Pre-draft measurables
| Height | Weight | 40-yard dash | 10-yard split | 20-yard split | 20-yard shuttle | Three-cone drill | Vertical jump | Broad jump | Bench press |
| 5 ft 10 in (1.78 m) | 200 lb (91 kg) | 4.32 s | 1.45 s | 2.43 s | 3.93 s | 6.57 s | 42 in (1.07 m) | 11 ft 2 in (3.40 m) | 26 reps |
All values from ProDay.

===Oakland Raiders===
McGuffie went undrafted in the 2013 NFL draft, he signed a contract with the Oakland Raiders on April 27, 2013. On August 25, 2013, he was waived by the Raiders.

===Arizona Cardinals===
McGuffie was signed to the Arizona Cardinals practice squad. He was released on September 17, 2013.

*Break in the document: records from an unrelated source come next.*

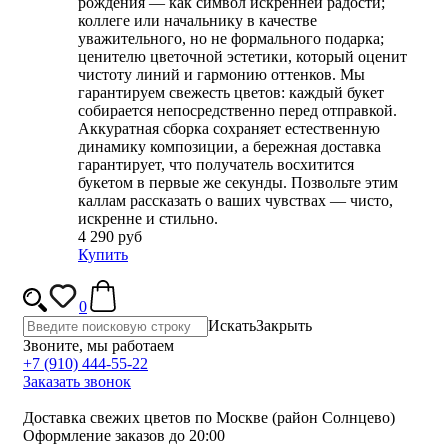
рождения — как символ искренней радости;
коллеге или начальнику в качестве
уважительного, но не формального подарка;
ценителю цветочной эстетики, который оценит
чистоту линий и гармонию оттенков. Мы
гарантируем свежесть цветов: каждый букет
собирается непосредственно перед отправкой.
Аккуратная сборка сохраняет естественную
динамику композиции, а бережная доставка
гарантирует, что получатель восхитится
букетом в первые же секунды. Позвольте этим
каллам рассказать о ваших чувствах — чисто,
искренне и стильно.
4 290 руб
Купить
0
Искать
Закрыть
Звоните, мы работаем
+7 (910) 444-55-22
Заказать звонок
Доставка свежих цветов по Москве (район Солнцево)
Оформление заказов до 20:00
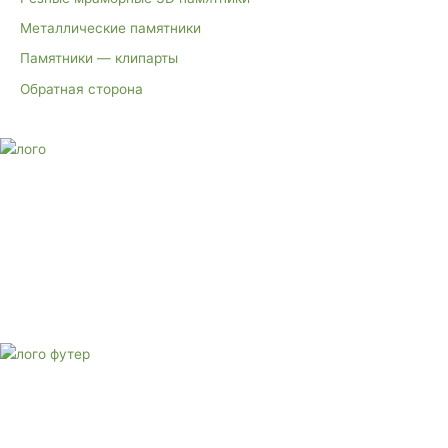
Металлические памятники
Памятники — клипарты
Обратная сторона
E-mail:
monument-23@mail.ru
Адрес: 3562630, Краснодарский край, г. Белореченск, ул.
Аэродромная, 4
Звоните сейчас
Тел: + 7 (988) 888-20-47
E-mail:
monument-23@mail.ru
Адрес: 3562630, Краснодарский край,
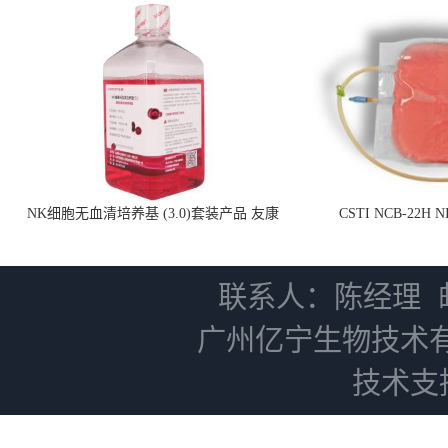
NK细胞无血清培养基 (3.0)套装产品 友康
CSTI NCB-22H
NC0102 + AN0103.2
联系人：陈经理
广州亿宁生物技术
技术支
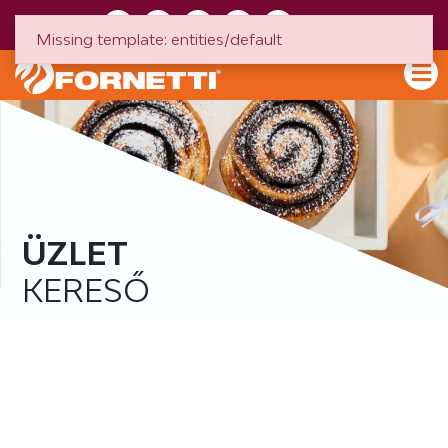
HU
EN
Missing template: entities/default
ÜZLET
KERESŐ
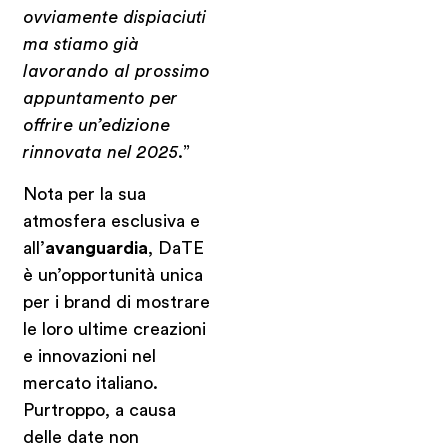
ovviamente dispiaciuti
ma stiamo già
lavorando al prossimo
appuntamento per
offrire un’edizione
rinnovata nel 2025
.”
Nota per la sua
atmosfera esclusiva e
all’
avanguardia
, DaTE
è un’opportunità unica
per i brand di mostrare
le loro ultime creazioni
e innovazioni nel
mercato italiano.
Purtroppo, a causa
delle date non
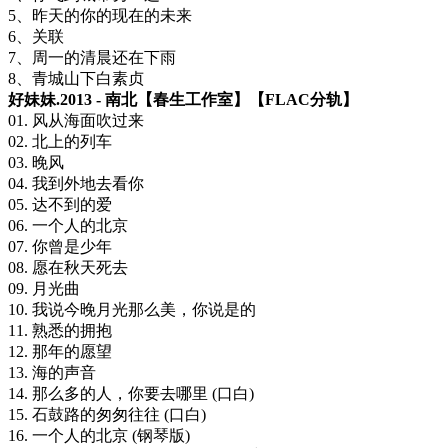
5、昨天的你的现在的未来
6、关联
7、周一的清晨还在下雨
8、青城山下白素贞
好妹妹.2013 - 南北【春生工作室】【FLAC分轨】
01. 风从海面吹过来
02. 北上的列车
03. 晚风
04. 我到外地去看你
05. 达不到的爱
06. 一个人的北京
07. 你曾是少年
08. 愿在秋天死去
09. 月光曲
10. 我说今晚月光那么美，你说是的
11. 熟悉的拥抱
12. 那年的愿望
13. 海的声音
14. 那么多的人，你要去哪里 (口白)
15. 石鼓路的匆匆往往 (口白)
16. 一个人的北京 (钢琴版)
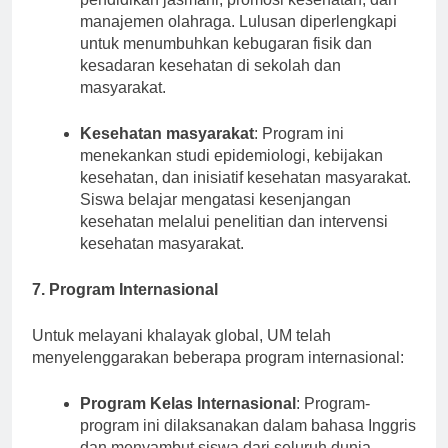
pendidikan jasmani, promosi kesehatan, dan
manajemen olahraga. Lulusan diperlengkapi
untuk menumbuhkan kebugaran fisik dan
kesadaran kesehatan di sekolah dan
masyarakat.
Kesehatan masyarakat
: Program ini
menekankan studi epidemiologi, kebijakan
kesehatan, dan inisiatif kesehatan masyarakat.
Siswa belajar mengatasi kesenjangan
kesehatan melalui penelitian dan intervensi
kesehatan masyarakat.
7. Program Internasional
Untuk melayani khalayak global, UM telah
menyelenggarakan beberapa program internasional:
Program Kelas Internasional
: Program-
program ini dilaksanakan dalam bahasa Inggris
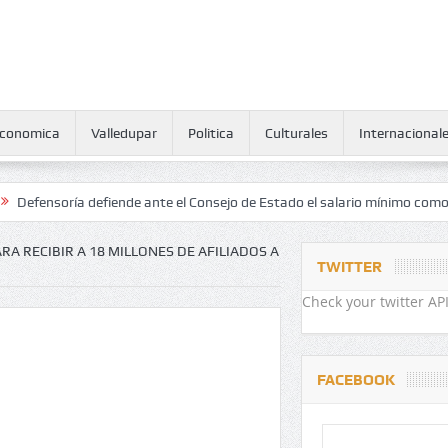
conomica
Valledupar
Politica
Culturales
Internacional
ría defiende ante el Consejo de Estado el salario mínimo como derech
A RECIBIR A 18 MILLONES DE AFILIADOS A
TWITTER
Check your twitter API
FACEBOOK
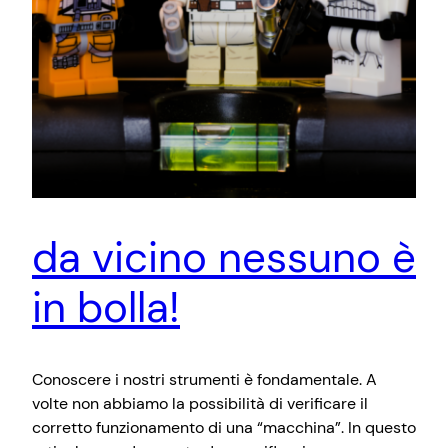
da vicino nessuno è
in bolla!
Conoscere i nostri strumenti è fondamentale. A
volte non abbiamo la possibilità di verificare il
corretto funzionamento di una “macchina”. In questo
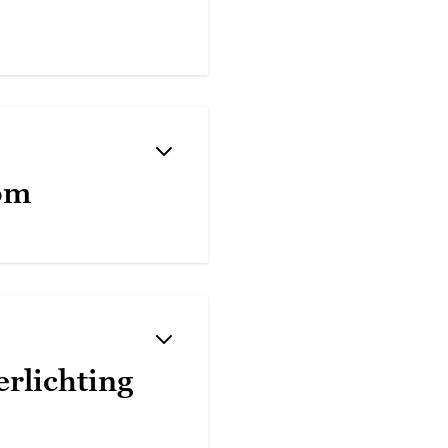
om
rlichting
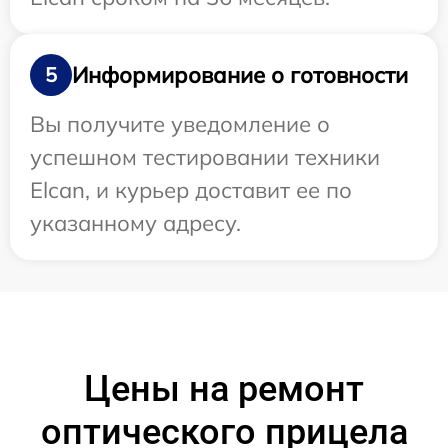
Информирование о готовности
5
Вы получите уведомление о
успешном тестировании техники
Elcan, и курьер доставит ее по
указанному адресу.
Цены на ремонт
оптического прицела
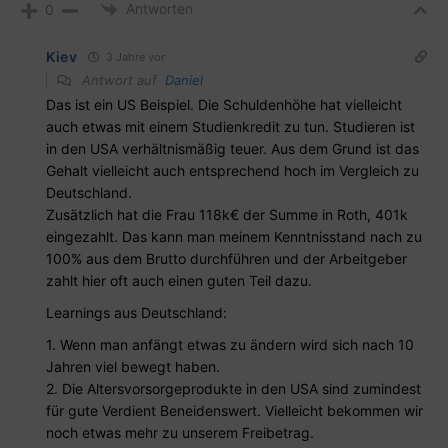
Antworten
0
Kiev
3 Jahre vor
Antwort auf
Daniel
Das ist ein US Beispiel. Die Schuldenhöhe hat vielleicht
auch etwas mit einem Studienkredit zu tun. Studieren ist
in den USA verhältnismäßig teuer. Aus dem Grund ist das
Gehalt vielleicht auch entsprechend hoch im Vergleich zu
Deutschland.
Zusätzlich hat die Frau 118k€ der Summe in Roth, 401k
eingezahlt. Das kann man meinem Kenntnisstand nach zu
100% aus dem Brutto durchführen und der Arbeitgeber
zahlt hier oft auch einen guten Teil dazu.
Learnings aus Deutschland:
1. Wenn man anfängt etwas zu ändern wird sich nach 10
Jahren viel bewegt haben.
2. Die Altersvorsorgeprodukte in den USA sind zumindest
für gute Verdient Beneidenswert. Vielleicht bekommen wir
noch etwas mehr zu unserem Freibetrag.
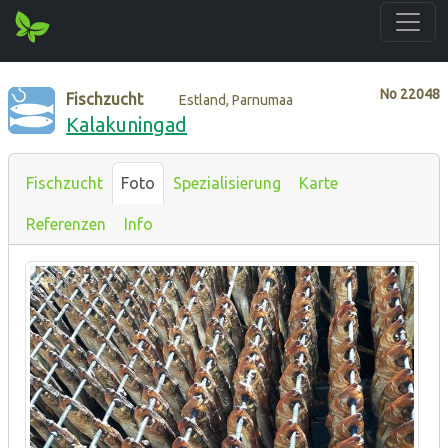
No
22048
Fischzucht
Estland, Parnumaa
Kalakuningad
Fischzucht
Foto
Spezialisierung
Karte
Referenzen
Info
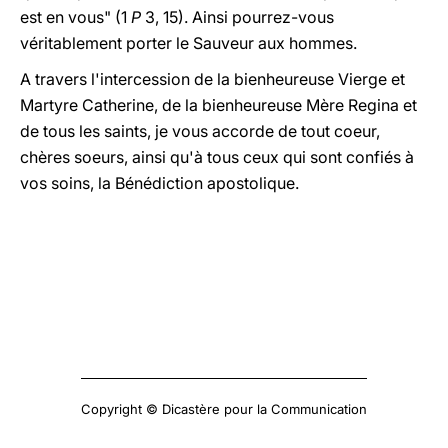
est en vous" (1
P
3, 15). Ainsi pourrez-vous
véritablement porter le Sauveur aux hommes.
A travers l'intercession de la bienheureuse Vierge et
Martyre Catherine, de la bienheureuse Mère Regina et
de tous les saints, je vous accorde de tout coeur,
chères soeurs, ainsi qu'à tous ceux qui sont confiés à
vos soins, la Bénédiction apostolique.
Copyright © Dicastère pour la Communication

===New England Patriots===
McGuffie was signed to the New England Patriots practice squad in December 2013. He was released on March 11, 2014.

=== Winnipeg Blue Bombers ===
McGuffie spent the 2014 CFL season with the Winnipeg Blue Bombers of the Canadian Football League as running back/wide-receiver. He did not see any playing time, and was released by the Blue Bombers on April 6, 2015.

==Bobsled career==
On October 26, 2015, McGuffie was announced as a member of the USA Bobsled National Team.

On January 15, 2018, McGuffie was announced as a member of the 2018 U.S. Olympic Men's Bobsleigh Team for the XXIII Olympic Winter Games in Pyeongchang, South Korea. McGuffie was selected as a push crewman for the four man bobsled piloted by Codie Bascue as well as the brakeman for the two-man bobsled also piloted by Bascue.